Still, wreathed in mist and shadow, it was a striking sight, and Miss Burke seemed to be forcibly struck by it.

“I—I don’t… Are you—?” She looked from Hawesdale to him and back again, nostrils flaring. “Are you the…the steward or…or the housekeeper’s son, or—?”

“I’m afraid not, Miss Burke.” The wry smile that curved his lips was only partly in response to her reaction.

Mostly, he was remembering the day he had overheard Cook telling one of the new kitchen maids what seemed to be common knowledge among the staff: “Her Grace, God rest ’er, were that desperate to give His Grace another son. A spare, so to speak. When the years rolled by with no babe in sight, folks did say she took comfort in the arms of another man…” At those words Cook’s smoke-roughened voice had dropped to a whisper, and Tristan had had to hold his breath to hear the rest. “’Tis not for me to say, o’ course. But there’s little enough of the old duke in Lord Tris, to be sure. An’ the head gardener did leave his post thereafter…”

Whether the rumor that the late duchess had consorted with the gardener was true, and whether the second son of the Duke of Raynham in fact belonged to another man, only his mother could have told him for certain, and she had died too soon after his birth to tell him anything. His brother Percy, eleven years his senior, had been unapproachable on matters of far less import; Tristan could never bring to himself to ask about sordid gossip.
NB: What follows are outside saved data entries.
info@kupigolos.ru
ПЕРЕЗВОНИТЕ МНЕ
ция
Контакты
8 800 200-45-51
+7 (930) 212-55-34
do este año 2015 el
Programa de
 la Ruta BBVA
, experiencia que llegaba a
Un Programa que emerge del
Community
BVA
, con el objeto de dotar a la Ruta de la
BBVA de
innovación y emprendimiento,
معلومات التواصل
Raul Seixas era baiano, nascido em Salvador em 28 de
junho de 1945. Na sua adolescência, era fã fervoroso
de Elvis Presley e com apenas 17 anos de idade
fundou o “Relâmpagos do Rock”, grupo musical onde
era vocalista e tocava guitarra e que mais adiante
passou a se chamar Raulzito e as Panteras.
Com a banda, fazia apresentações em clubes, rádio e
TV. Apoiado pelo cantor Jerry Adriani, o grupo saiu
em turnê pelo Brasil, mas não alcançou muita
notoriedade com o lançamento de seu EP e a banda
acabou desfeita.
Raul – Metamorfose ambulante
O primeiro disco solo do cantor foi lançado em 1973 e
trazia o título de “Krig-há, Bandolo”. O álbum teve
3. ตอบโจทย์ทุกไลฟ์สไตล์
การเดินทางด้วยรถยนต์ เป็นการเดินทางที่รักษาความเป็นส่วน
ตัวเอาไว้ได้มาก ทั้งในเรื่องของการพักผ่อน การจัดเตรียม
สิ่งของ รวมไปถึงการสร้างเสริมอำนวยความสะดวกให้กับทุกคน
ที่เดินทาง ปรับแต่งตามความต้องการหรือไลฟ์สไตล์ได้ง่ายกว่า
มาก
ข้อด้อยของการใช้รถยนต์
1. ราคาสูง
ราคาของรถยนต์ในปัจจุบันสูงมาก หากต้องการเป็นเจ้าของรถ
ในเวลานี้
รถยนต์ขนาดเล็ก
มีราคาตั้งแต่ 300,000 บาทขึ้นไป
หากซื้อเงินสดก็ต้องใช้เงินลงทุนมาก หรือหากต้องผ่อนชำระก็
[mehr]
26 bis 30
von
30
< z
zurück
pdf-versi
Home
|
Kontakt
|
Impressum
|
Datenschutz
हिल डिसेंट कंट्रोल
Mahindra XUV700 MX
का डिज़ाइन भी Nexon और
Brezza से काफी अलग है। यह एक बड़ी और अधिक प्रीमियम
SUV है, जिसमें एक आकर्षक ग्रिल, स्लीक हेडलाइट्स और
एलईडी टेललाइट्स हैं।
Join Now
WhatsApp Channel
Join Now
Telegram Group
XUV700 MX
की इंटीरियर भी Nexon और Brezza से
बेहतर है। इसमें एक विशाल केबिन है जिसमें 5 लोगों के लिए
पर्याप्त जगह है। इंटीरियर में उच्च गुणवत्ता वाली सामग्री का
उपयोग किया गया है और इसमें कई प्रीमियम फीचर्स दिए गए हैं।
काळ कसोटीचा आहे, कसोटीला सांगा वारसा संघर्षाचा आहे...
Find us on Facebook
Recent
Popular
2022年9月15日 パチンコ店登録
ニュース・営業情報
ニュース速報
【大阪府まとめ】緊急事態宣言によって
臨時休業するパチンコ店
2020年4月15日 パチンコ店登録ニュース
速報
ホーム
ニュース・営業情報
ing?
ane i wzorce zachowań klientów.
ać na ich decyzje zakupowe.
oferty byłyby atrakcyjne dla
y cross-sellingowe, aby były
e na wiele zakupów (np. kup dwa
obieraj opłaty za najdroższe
After that day, he had taken the only prudent course. He had walled up every weakness he imagined inimical to the son of a duke. He had refused to indulge in behaviors that might invite speculation. And he had followed rules, rather than breaking them, as boys—and men, and even, it seemed, some women—were wont to do.

Ultimately, he had consoled himself with the knowledge that, if the story had been true, the man who called himself his father surely would have disowned him, or at least betrayed his disdain in some word or deed. Instead, he’d willingly granted Tristan’s request to purchase him an officer’s commission. He and Tristan were alike in neither appearance nor temperament, it was true. But really, what did it matter? Tristan was not next in line for the dukedom.

Until he was.

“That is your house?” Erica demanded, bringing him back to the present moment. “And I suppose all this”—she gestured feebly with her free hand toward the woods and the hills—“is also…yours?”
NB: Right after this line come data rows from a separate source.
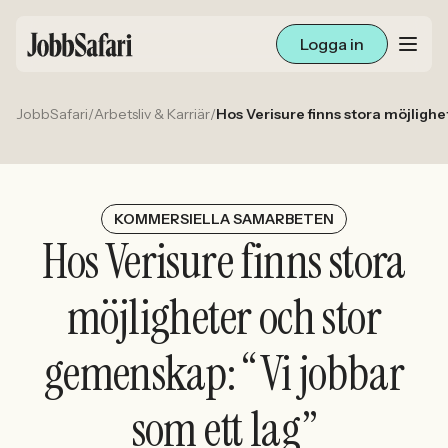
Logga in
JobbSafari
/
Arbetsliv & Karriär
/
Hos Verisure finns stora möjligh
Lediga jobb
Arbetsliv och karriär
För arbetsgivare
KOMMERSIELLA SAMARBETEN
Hos Verisure finns stora
Skapa annons
möjligheter och stor
Sök med AI
gemenskap: “Vi jobbar
Ny här? Skapa konto
som ett lag”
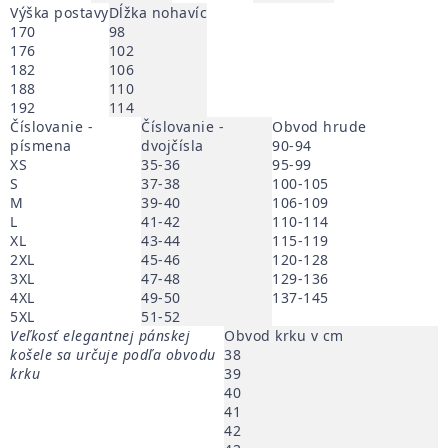
Výška postavy
Dĺžka nohavíc
170
98
176
102
182
106
188
110
192
114
Číslovanie -
Číslovanie -
Obvod hrude
písmena
dvojčísla
90-94
XS
35-36
95-99
S
37-38
100-105
M
39-40
106-109
L
41-42
110-114
XL
43-44
115-119
2XL
45-46
120-128
3XL
47-48
129-136
4XL
49-50
137-145
5XL
51-52
Veľkosť elegantnej pánskej
Obvod krku v cm
košele sa určuje podľa obvodu
38
krku
39
40
41
42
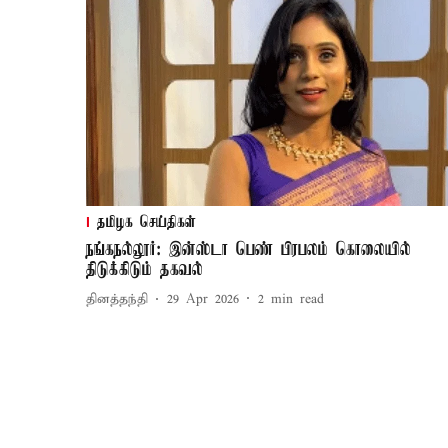
தமிழக செய்திகள்
நங்கநல்லூர்: இன்ஸ்டா பெண் பிரபலம் கொலையில்
திடுக்கிடும் தகவல்
தினத்தந்தி
29 Apr 2026
2
min read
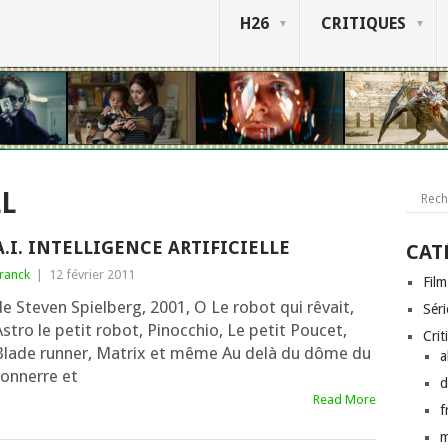
H26
CRITIQUES
L
A.I. INTELLIGENCE ARTIFICIELLE
CAT
ranck
|
12 février 2011
Film
de Steven Spielberg, 2001, O Le robot qui rêvait,
Séri
stro le petit robot, Pinocchio, Le petit Poucet,
Crit
Blade run­ner, Matrix et même Au delà du dôme du
a
on­nerre et
d
Read More
f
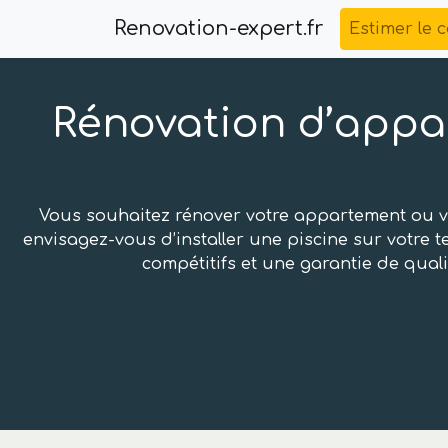
Renovation-expert.fr
Estimer le 
Rénovation d’appa
Vous souhaitez rénover votre appartement ou vo
envisagez-vous d’installer une piscine sur votre
compétitifs et une garantie de qual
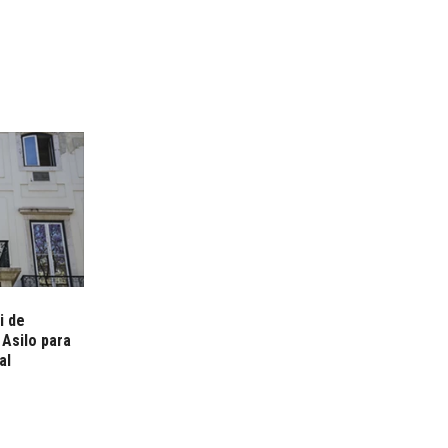
i de
Asilo para
al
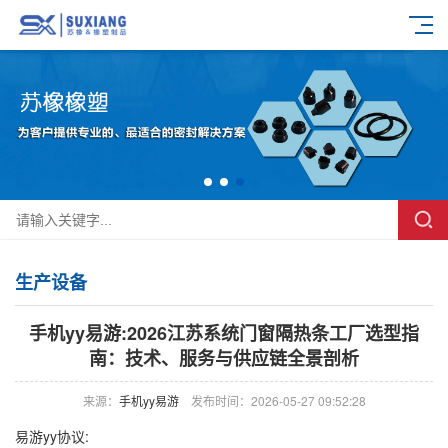
生产设备
手机yy易游:2026江苏系统门窗隔热条工厂选型指
南：技术、服务与供应链全景剖析
来源：
手机yy易游
发布时间：2026-05-27 09:52:28
易游yy协议:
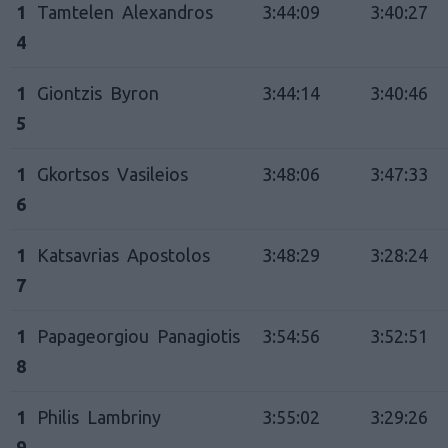
1
Tamtelen Alexandros
3:44:09
3:40:27
4
1
Giontzis Byron
3:44:14
3:40:46
5
1
Gkortsos Vasileios
3:48:06
3:47:33
6
1
Katsavrias Apostolos
3:48:29
3:28:24
7
1
Papageorgiou Panagiotis
3:54:56
3:52:51
8
1
Philis Lambriny
3:55:02
3:29:26
9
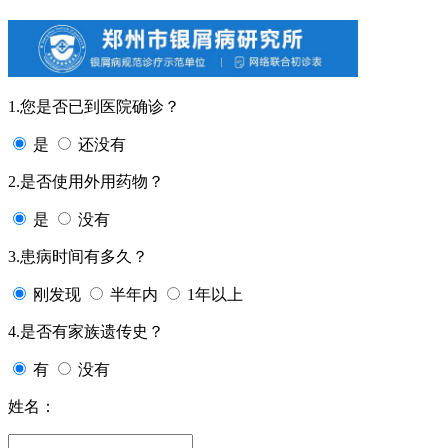
1.您是否已到医院确诊？
是
还没有
2.是否使用外用药物？
是
没有
3.患病时间有多久？
刚发现
半年内
1年以上
4.是否有家族遗传史？
有
没有
姓名：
“Yes. Every step we’ve taken today has been on my land.”

Her hand slid from his sleeve. “You mean…the cottage—?”

“Once housed the estate’s head gardener.”

“Then you are—you’re a—”

“A duke.” He felt strangely as if he ought to bow when he said it, as one did when making a proper introduction. And he might have, if not for the mud and the rain and the fact that they had already spent a night in one another’s company. “Raynham, for my sins.”

If her hands had not already been white with cold, her fierce grip on Lady Jane’s reins would have stripped the color from her knuckles. “You misunderstand me, Your Grace.” Her amber eyes swept boldly over him. “I was going to say, you are a coward.”